The Free Speech Coalition is planning to take legal action against Massey University's Vice Chancellor, Jan Thomas, on her decision to cancel an event hosted by Massey's Manawatu Politics Society featuring Dr Don Brash.
The Vice Chancellor claimed that the reason for cancelling the event was due to "security concerns" on social media as a response to Dr Brash's political views.
You can read the full story here.
Thanks to the kind support of members of the public who agree that standing up for freedom of speech is important, we have been able to afford a full page call to aciton published in today's Herald on Sunday.
The public letter has the endorsement from a dozen respected New Zealanders from across the political spectrum.
You can read the full letter here.
Thank you to our members and financial supporters who have made this possible – and to in particular to those members of the coalition who agreed to have their name listed.
Free Speech Coalition raising funds for legal action against Massey University Vice-Chancellor
9 AUGUST 2018
FOR IMMEDIATE RELEASE
The Free Speech Coalition has resolved that, contingent on raising sufficient funds, it will be issuing legal proceedings against the Vice-Chancellor of Massey University.
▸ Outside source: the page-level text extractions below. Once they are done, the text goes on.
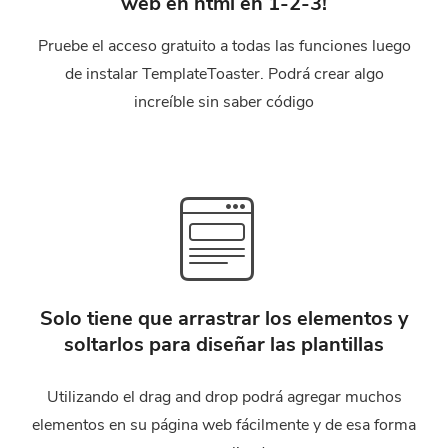
web en html en 1-2-3!
Pruebe el acceso gratuito a todas las funciones luego
de instalar TemplateToaster. Podrá crear algo
increíble sin saber código
Solo tiene que arrastrar los elementos y
soltarlos para diseñar las plantillas
Utilizando el drag and drop podrá agregar muchos
elementos en su página web fácilmente y de esa forma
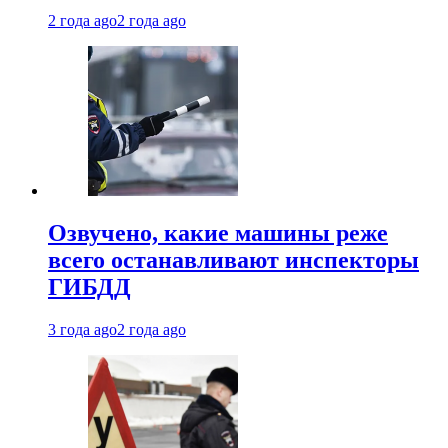
2 года ago
2 года ago
Озвучено, какие машины реже
всего останавливают инспекторы
ГИБДД
3 года ago
2 года ago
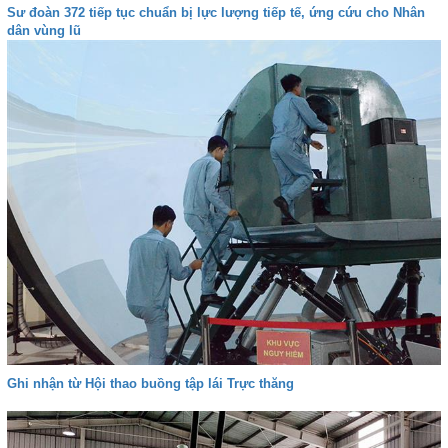
Sư đoàn 372 tiếp tục chuẩn bị lực lượng tiếp tế, ứng cứu cho Nhân
dân vùng lũ
Ghi nhận từ Hội thao buồng tập lái Trực thăng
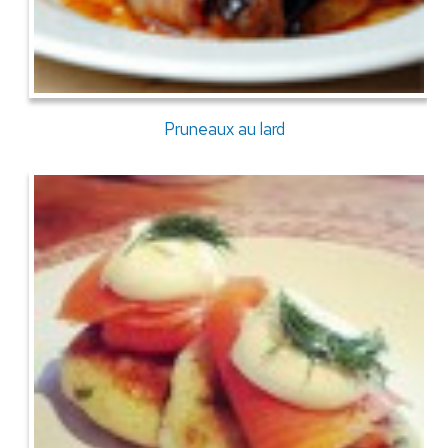
Pruneaux au lard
Free Speech Coalition member Melissa Derby says, “Massey University’s action in barring Don Brash raises very similar legal and ethical issues as Auckland Council’s ban on Lauren Southern and Stefan Molyneux from Council-owned venues. In both bases, an authority has used threats of disruptive protest as an excuse to shut down contentious speech. This is the thug’s veto in action.”
“Vice-Chancellor Jan Thomas’ ‘security concerns’ appear to be a ruse to obscure her real motivation – her personal distaste for Don Brash’s opposition to Maori wards on councils, a view she describes as ‘dangerously close to hate speech’, in addition to his support of the speech rights of the recent Canadian visitors.”
“This is a disgraceful breach of the University’s own charter and mission to "promote free and rational inquiry", and sets a dangerously low bar for ‘hate speech’.”
“At the same time, we continue to engage Auckland Council in the High Court for their capitulation to the thugs. We face significant legal costs, but are advised that the marginal cost of bringing Massey into our case will be lower than for someone launching independent action.”
Dr David Cumin, another member of the Free Speech Coalition, says, “With Massey University refusing to back down on barring Don Brash from speaking on campus, it is clear that free speech issues are not going away. Many supporters of the cause have contacted us to urge the Free Speech Coalition to become permanent. We have now resolved to incorporate as a permanent group.”